## Task
Give only the number of lines in these records that contain the word "Sint".

[[ Data for this exercise open ]]

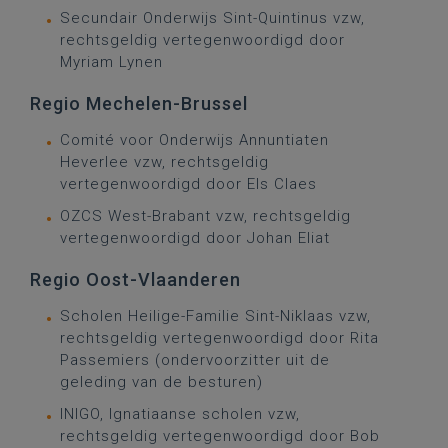
Secundair Onderwijs Sint-Quintinus vzw,
rechtsgeldig vertegenwoordigd door
Myriam Lynen
Regio Mechelen-Brussel
Comité voor Onderwijs Annuntiaten
Heverlee vzw, rechtsgeldig
vertegenwoordigd door Els Claes
OZCS West-Brabant vzw, rechtsgeldig
vertegenwoordigd door Johan Eliat
Regio Oost-Vlaanderen
Scholen Heilige-Familie Sint-Niklaas vzw,
rechtsgeldig vertegenwoordigd door Rita
Passemiers (ondervoorzitter uit de
geleding van de besturen)
INIGO, Ignatiaanse scholen vzw,
rechtsgeldig vertegenwoordigd door Bob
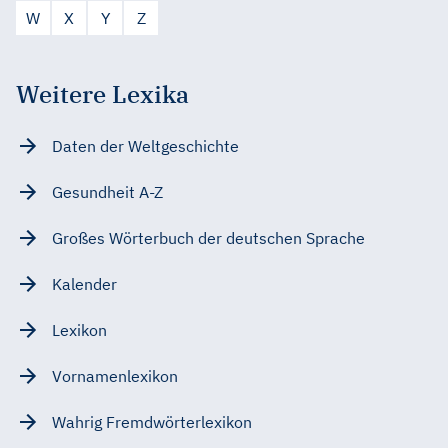
W
X
Y
Z
Weitere Lexika
Daten der Weltgeschichte
Gesundheit A-Z
Großes Wörterbuch der deutschen Sprache
Kalender
Lexikon
Vornamenlexikon
Wahrig Fremdwörterlexikon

[[ Data for this exercise closed ]]

## Task output
2